Supplied data:
Start of Block
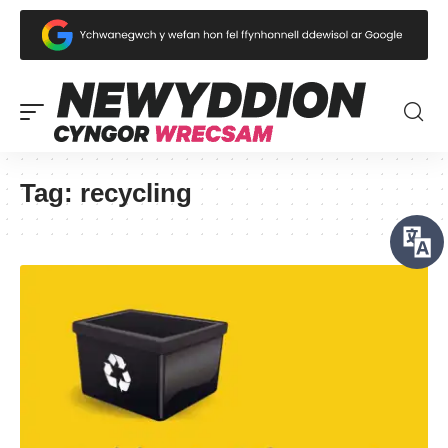
Tag:
recycling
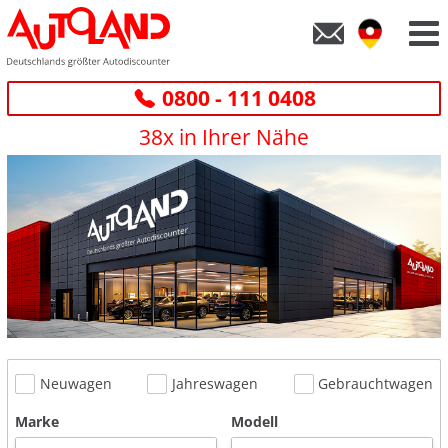
0800 - 111 0408
38x in Ihrer Nähe
Neuwagen
Jahreswagen
Gebrauchtwagen
Marke
Modell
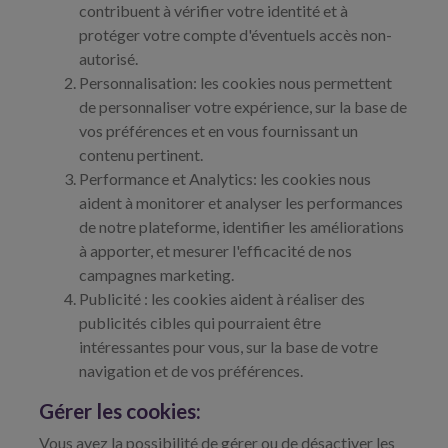
contribuent à vérifier votre identité et à
protéger votre compte d'éventuels accès non-
autorisé.
Personnalisation: les cookies nous permettent
de personnaliser votre expérience, sur la base de
vos préférences et en vous fournissant un
contenu pertinent.
Performance et Analytics: les cookies nous
aident à monitorer et analyser les performances
de notre plateforme, identifier les améliorations
à apporter, et mesurer l'efficacité de nos
campagnes marketing.
Publicité : les cookies aident à réaliser des
publicités cibles qui pourraient être
intéressantes pour vous, sur la base de votre
navigation et de vos préférences.
Gérer les cookies:
Vous avez la possibilité de gérer ou de désactiver les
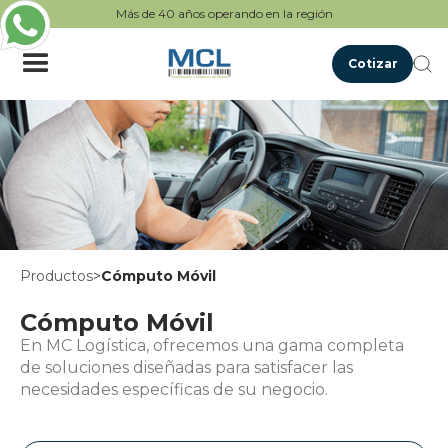
Más de 40 años operando en la región
Cotizar
Productos
>
Cómputo Móvil
Cómputo Móvil
En MC Logística, ofrecemos una gama completa
de soluciones diseñadas para satisfacer las
necesidades específicas de su negocio.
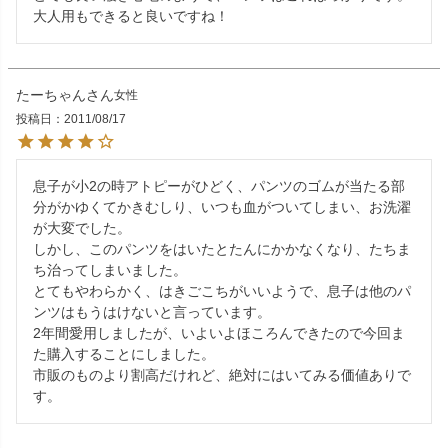
大人用もできると良いですね！
たーちゃん
女性
投稿日
2011/08/17
息子が小2の時アトピーがひどく、パンツのゴムが当たる部
分がかゆくてかきむしり、いつも血がついてしまい、お洗濯
が大変でした。

しかし、このパンツをはいたとたんにかかなくなり、たちま
ち治ってしまいました。

とてもやわらかく、はきごこちがいいようで、息子は他のパ
ンツはもうはけないと言っています。

2年間愛用しましたが、いよいよほころんできたので今回ま
た購入することにしました。

市販のものより割高だけれど、絶対にはいてみる価値ありで
す。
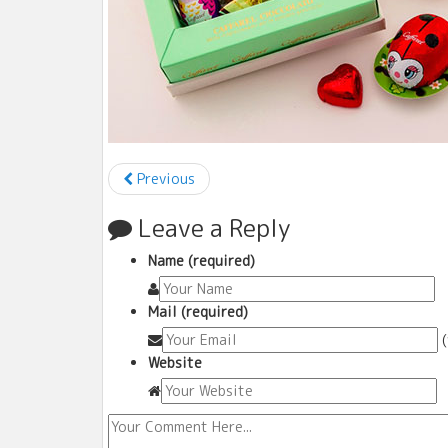
Previous
Leave a Reply
Name (required)
Mail (required)
Website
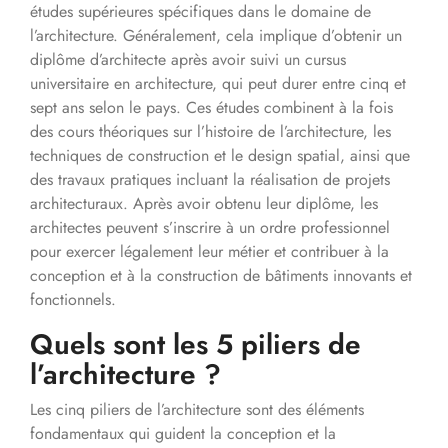
études supérieures spécifiques dans le domaine de
l’architecture. Généralement, cela implique d’obtenir un
diplôme d’architecte après avoir suivi un cursus
universitaire en architecture, qui peut durer entre cinq et
sept ans selon le pays. Ces études combinent à la fois
des cours théoriques sur l’histoire de l’architecture, les
techniques de construction et le design spatial, ainsi que
des travaux pratiques incluant la réalisation de projets
architecturaux. Après avoir obtenu leur diplôme, les
architectes peuvent s’inscrire à un ordre professionnel
pour exercer légalement leur métier et contribuer à la
conception et à la construction de bâtiments innovants et
fonctionnels.
Quels sont les 5 piliers de
l’architecture ?
Les cinq piliers de l’architecture sont des éléments
fondamentaux qui guident la conception et la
End of Block
Exercise aim: Repeat exactly, and only, the lines from the line containing "conception et à" through the last line of the records above, both included.

Result of the task:
conception et à la construction de bâtiments innovants et
fonctionnels.
Quels sont les 5 piliers de
l’architecture ?
Les cinq piliers de l’architecture sont des éléments
fondamentaux qui guident la conception et la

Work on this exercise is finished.